5. Откровенный разговор в туннеле


   — Швейцария в настоящее время, господин Тартарен, — а, да что там!.. — просто обширный курзал, открытый с июня по сентябрь, только и всего, казино с панорамами, куда люди отовсюду съезжаются развлекаться, и содержит его богатейшая Компания, у которой миллионов этих самых куры не клюют, а правление ее находится в Женеве и в Лондоне. Можете себе представить, сколько потребовалось денег, чтобы взять в аренду, причесать и приукрасить весь этот край с его озерами, лесами, горами и водопадами, чтобы просодержать целое войско служащих и статистов, чтобы отстроить на вершинах гор отели с газом, с телеграфом, с телефоном!..
   — А ведь верно, — вспомнив Риги, вслух думает Тартарен.
   — Как же не верно!.. А вы еще ничего не видели… Заберитесь подальше — во всей стране вы не найдете ни единого уголка без эффектов и бутафории, как за кулисами в оперном театре: водопады, освещенные a giorno [ярким светом (итал.)], турникеты при входе на ледники, а для подъема — сколько угодно гидравлических двигателей и фуникулеров. Только ради своих английских и американских клиентов Компания заботится о том, чтобы некоторые наиболее известные горы — Юнгфрау, Монах, Финстерааргорн — казались дикими и опасными, хотя на самом-то деле риска там не больше, чем в других местах.

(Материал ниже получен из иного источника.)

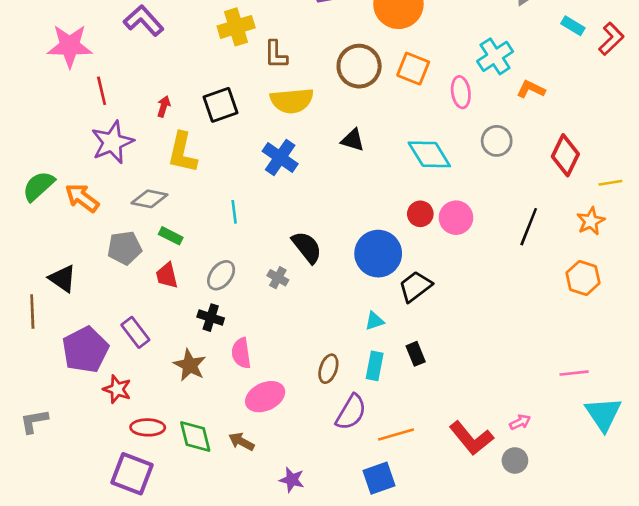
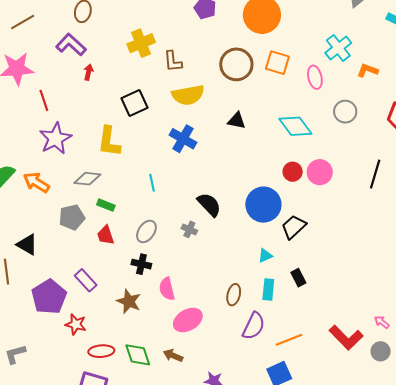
red arrow: (164, 106) -> (88, 72), moved
pink arrow: (520, 422) -> (382, 322), turned -112

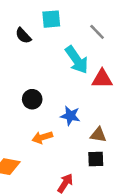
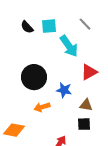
cyan square: (51, 19) -> (49, 26), moved
red triangle: (102, 79) -> (89, 72), moved, turned -30
black circle: (32, 99) -> (34, 77), size x1.6

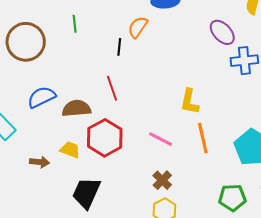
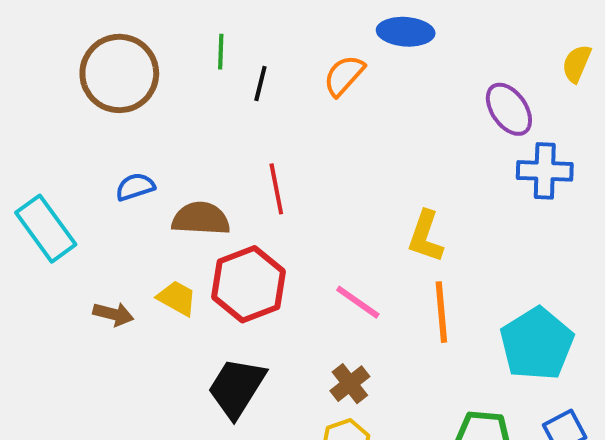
black line: (119, 47) -> (260, 83), moved
blue semicircle: (42, 97) -> (135, 187), size x0.7
black trapezoid: (86, 193) -> (237, 388), moved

   — Ну, хорошо, мой друг, а расселины, эти страшные расселины… Если туда упасть?
   — Вы упадете на снег, господин Тартарен, и даже не ушибетесь. Внизу, на дне расселины, непременно найдутся носильщики, охотники или еще кто-нибудь; вас поднимут, почистят, отряхнут да еще любезно спросят: «Не надо ли понести вещи, сударь?..»
   — Да что вы мне голову морочите, Гонзаг?

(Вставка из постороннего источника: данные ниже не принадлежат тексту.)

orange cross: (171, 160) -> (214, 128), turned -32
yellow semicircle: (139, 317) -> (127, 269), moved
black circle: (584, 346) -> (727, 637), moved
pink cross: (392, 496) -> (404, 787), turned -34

   Но Бомпар, придав себе еще больше важности, продолжает:
   — Содержание этих расселин составляет один из самых крупных расходов Компании.

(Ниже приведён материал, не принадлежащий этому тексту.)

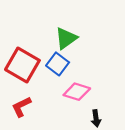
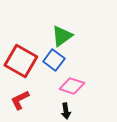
black arrow: (96, 118) -> (66, 111), moved

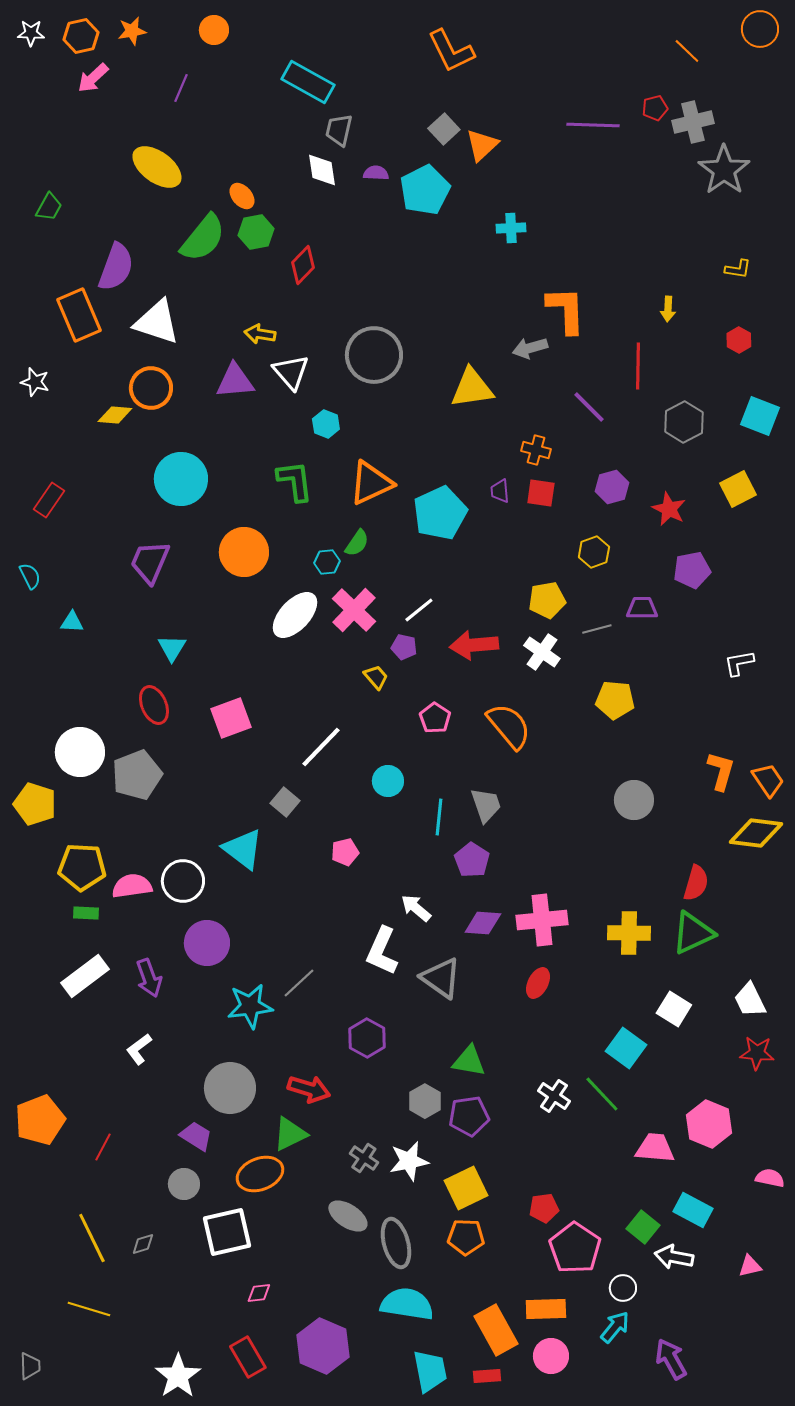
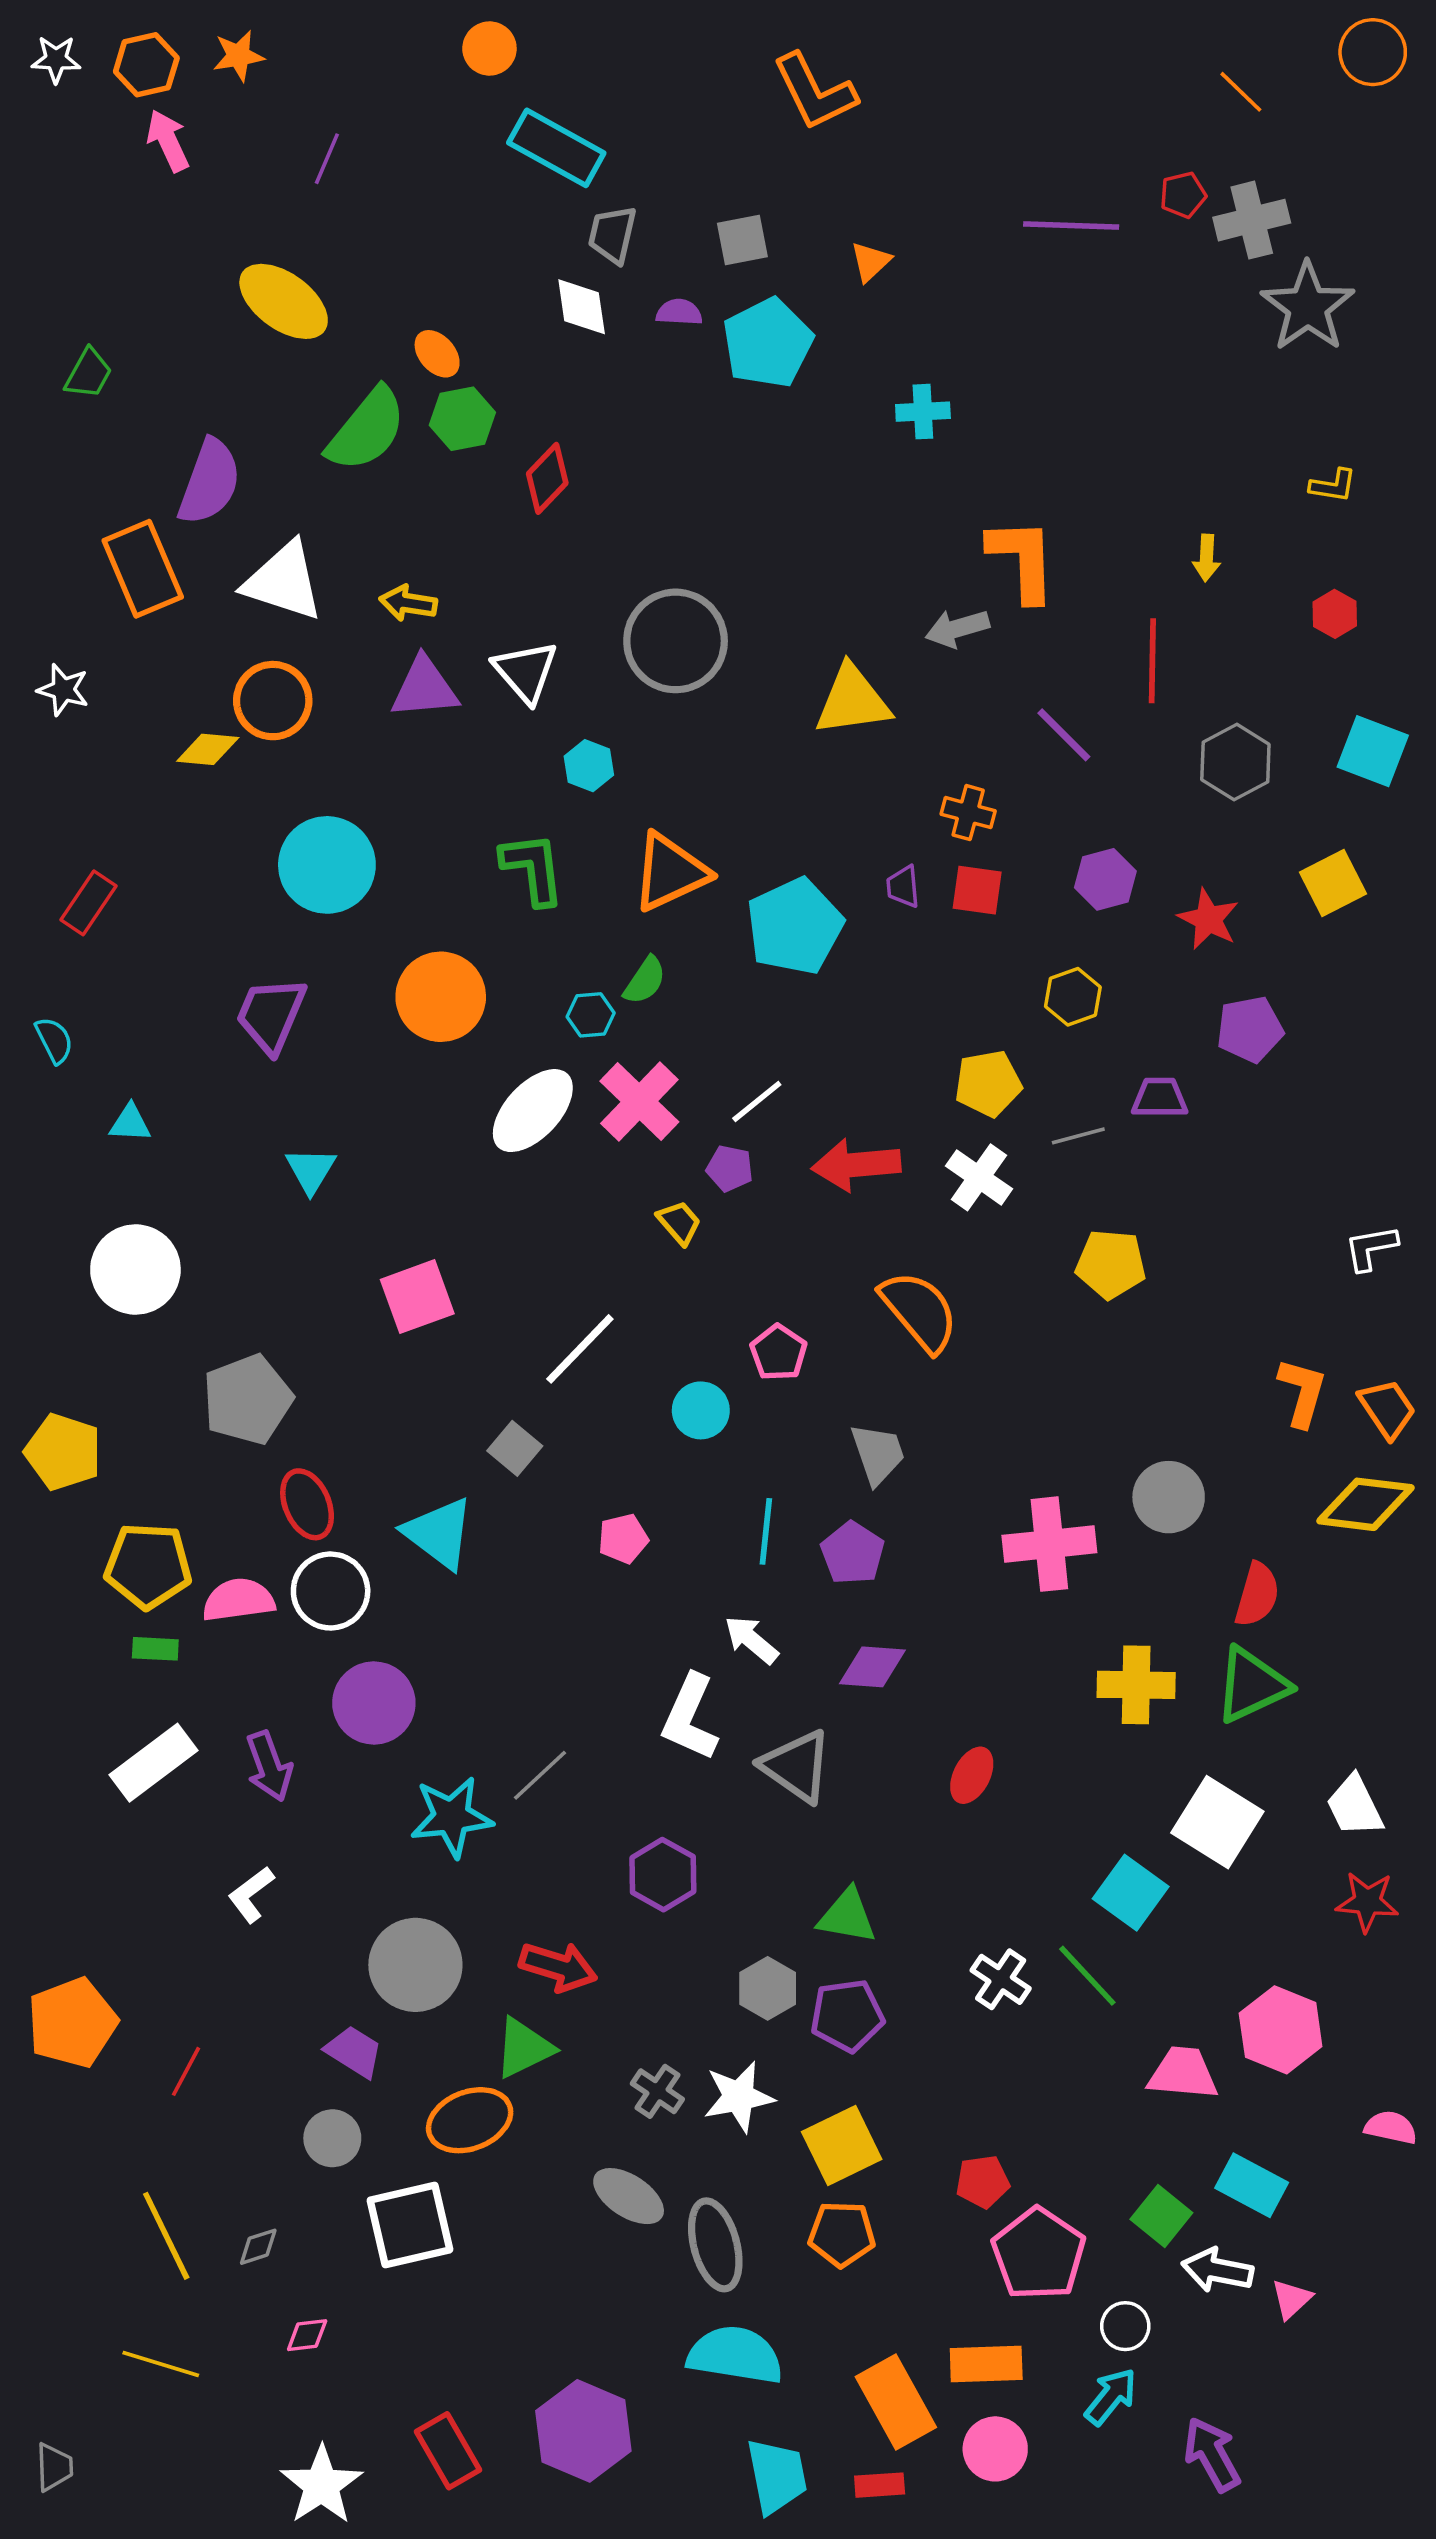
orange circle: (214, 30) -> (489, 49), moved
pink arrow: (93, 78) -> (168, 141), turned 108
gray square: (444, 129) -> (742, 240), moved, turned 32
orange triangle: (482, 145) -> (871, 262), size x0.7
yellow arrow: (260, 334) -> (408, 603), moved
white L-shape: (739, 663) -> (1371, 1248), moved
red ellipse: (154, 705) -> (307, 1504), moved
pink pentagon: (435, 718) -> (778, 1353), moved
white circle: (80, 752) -> (135, 1270), moved
gray circle: (634, 800) -> (1169, 1497), moved
cyan line: (439, 817) -> (766, 1531), moved
pink cross: (542, 920) -> (1049, 1544), moved
white square: (674, 1009) -> (1217, 1822), size x1.4
pink triangle: (750, 1266) -> (1291, 2299), moved, turned -30
pink diamond: (259, 1293) -> (307, 2335), moved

   На минуту в туннеле воцаряется молчание, и вокруг тоже все затихает. Погасают разноцветные огни, не взлетают больше ракеты, и не скользят по озеру лодки. Но зато восходит луна, и под ее неуловимым голубоватым светом с врезающимися в него клиньями глубокой тени все становится каким-то неправдоподобным…
   Тартарен не знает, верить или не верить приятелю. Он припоминает все то необычайное, что ему довелось видеть за эти несколько дней, — восход солнца на Риги, комедию с Вильгельмом Теллем, — и ему начинает казаться, что в россказнях Бомпара доля правды есть: ведь в каждом тарасконце краснобай уживается с простаком.
   — А как же все-таки вы объясните, мой друг, страшные катастрофы… Сервенскую, например?..
   — Это произошло шестнадцать лет назад, господин Тартарен, Компании тогда еще не было.
   — Ну, а случай на Веттергорне в прошлом году, когда погибли два проводника вместе с путешественниками?..
   — А, черт подери, да ведь надо же хоть чем-нибудь приманить альпинистов!.. Англичане не полезут на гору, где никто никогда не сломил себе шею… Веттергорн с некоторых пор захирел, а после этого незначительного происшествия сборы немедленно поднялись.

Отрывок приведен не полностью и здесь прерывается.